It only took a small subset of this hoard to want my attention at the same time for the job to seem like playing the 'Whack-a-Mole' carnival game.
Anyone who aspires to this job needs to realize this and be prepared to deal with it. As a principal for 13 years, I believe I managed the hectic pace with success, so for anyone who wants this job or who already has it, here are my top tips on how to stay on track.
1. Work out what can wait
The ability to prioritize in a nimble manner is vital. This is a skill that can be improved with practice. When I taught leadership courses for teachers who sought principal certificates, I did just that. I gave them 'Wack a Mole' situations where multiple things were happening at the same time.
I asked them to figure out what to do on their own and then put them in groups to compare answers, come to a consensus, and share with the class. I also shared what I would do. I used real examples from my practice and had them harvest the same from their building principals for further practice.

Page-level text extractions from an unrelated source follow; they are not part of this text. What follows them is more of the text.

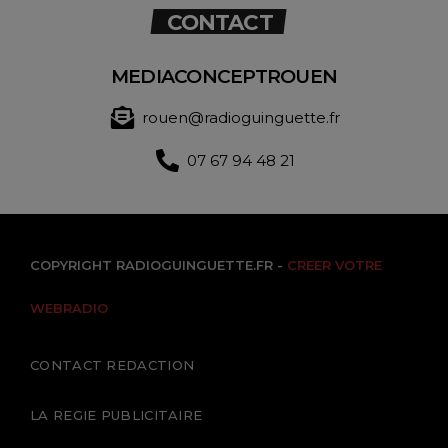
CONTACT
MEDIACONCEPTROUEN
rouen@radioguinguette.fr
07 67 94 48 21
COPYRIGHT RADIOGUINGUETTE.FR -
CREER VOTRE
WEBRADIO
CONTACT REDACTION
LA REGIE PUBLICITAIRE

Here is an example. A teacher is upset that a vehicle is in her parking spot. An angry parent is in the office and wants to see you immediately. The breakfast line has stopped as two food service staff are arguing. You have a meeting with the superintendent in ten minutes. What do you do?* (Answer below)
2. Remember: all you need is love
The students and staff you serve are all God's children. I think this is a good outlook even if you aren't sure about God. You don't get paid to viscerally dislike anyone. It's also very stressful.
You don't have to accept behavior you find inappropriate, but as you deal with it, the people involved should see that you still care about them. This may not seem directly related to 'Whack a Mole' problems, but if you act this way people will cut you more slack and be more likely to pitch in to help.
3. Diet and Exercise
To get a lot done you need to be fit. Busy administrators tend to get bogged down in daily activities and promise themselves that they will make time later for exercise. The easiest way to build a fit foundation is to be visible. It's known as management by wandering around. It wasn't unusual for me to log forty plus miles a week as a principal, which included thousands of stairs.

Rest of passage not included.